The stopper 125 may comprise a resilient strip 86 and a limiter, e.g., corners 87, 88, which may be configured to limit angles at which the resilient strip 86 bends in the insertion direction 103 and the removal direction 104. The resilient strip 86 may comprise a rubber material having a thin flat plate shape, and may have a longitudinal dimension and a thickness dimension perpendicular to the longitudinal dimension. The longitudinal dimension may be greater than the thickness dimension. The resilient strip 86 may extend from the side surface 118 with the longitudinal dimension thereof substantially aligned with the horizontal direction 102 while the thickness dimension thereof may be substantially aligned with the insertion/removal directions 50. The resilient strip 86 has a first end and a second end opposite the first end in the longitudinal dimension. The first end side of the resilient strip 86 may be inserted into the side surface 118 of the groove 115, and the second end side of the resilient strip 86 may project from the side surface 118 of the groove 115 toward the side surface 117 in the horizontal direction 102. A recess 89 may be formed in the side surface 118 and the recess 89 may extend from the side surface 118 away from the side surface 117. The first end side of the resilient strip 86 may be fitted into the recess 89.
The inner surface defining the recess 89 may be connected to the side surface 118 at a first boundary 73 and a second boundary 74. The first boundary 73 may be closer to the opening 112 than the second boundary 74. The corner 87 may be formed by the inner surface of the recess 89 and the side surface 118 at the first boundary 73. For example, the corner 87 may form an angle of 90 degrees.

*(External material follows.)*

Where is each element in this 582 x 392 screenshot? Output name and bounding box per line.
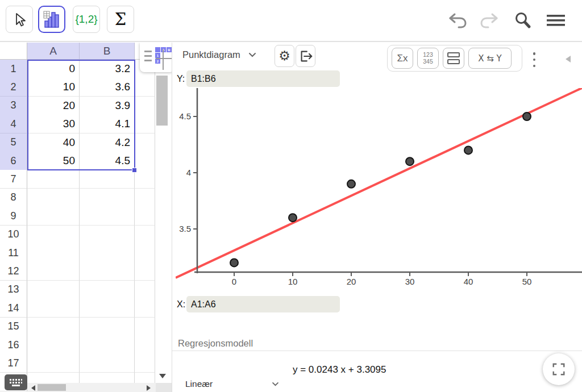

A portion of the resilient strip 86 projecting from the side surface 118 toward the side surface 117 may be resiliently bent in the removal direction 104 toward the opening 112 along the corner 87 and come into contact with side surface 118.
The corner 88 may be formed in the recess 89, e.g., the corner 88 may be formed by a bending of the inner surface of the recess 89. The corner 88 may be disposed further from the opening and from the side surface 117 than the corner 87. The inner surface of the recess 89 may comprise an inclined surface 90 extending between the second boundary 74 and the corner 88. The corner 88 may be disposed closer to the opening than the second boundary 74. Moreover, the corner 88 may be disposed further from the side surface 117 than the second boundary 74. In an embodiment of the invention, the corner 88 may form an angle of 135 degrees. A space where the resilient strip 86 may move may be formed in the recess 89 by the provision of the inclined surface 90. A portion of the resilient strip 86 may be resiliently bent in the insertion direction 103 toward the end portion of the mounting portion 110 along the corner 88 and may come into contact with the inclined surface 90.
The resilient strip 81 of the first stopper 124 and the resilient strip 86 of the second stopper 125 may be disposed at the same position in the insertion/removal directions 50. In other words, the resilient strip 81 of the first stopper 124 and the resilient strip 86 of the second stopper 125 may be substantially aligned in the horizontal direction 112, which is perpendicular to the insertion/removal directions 50.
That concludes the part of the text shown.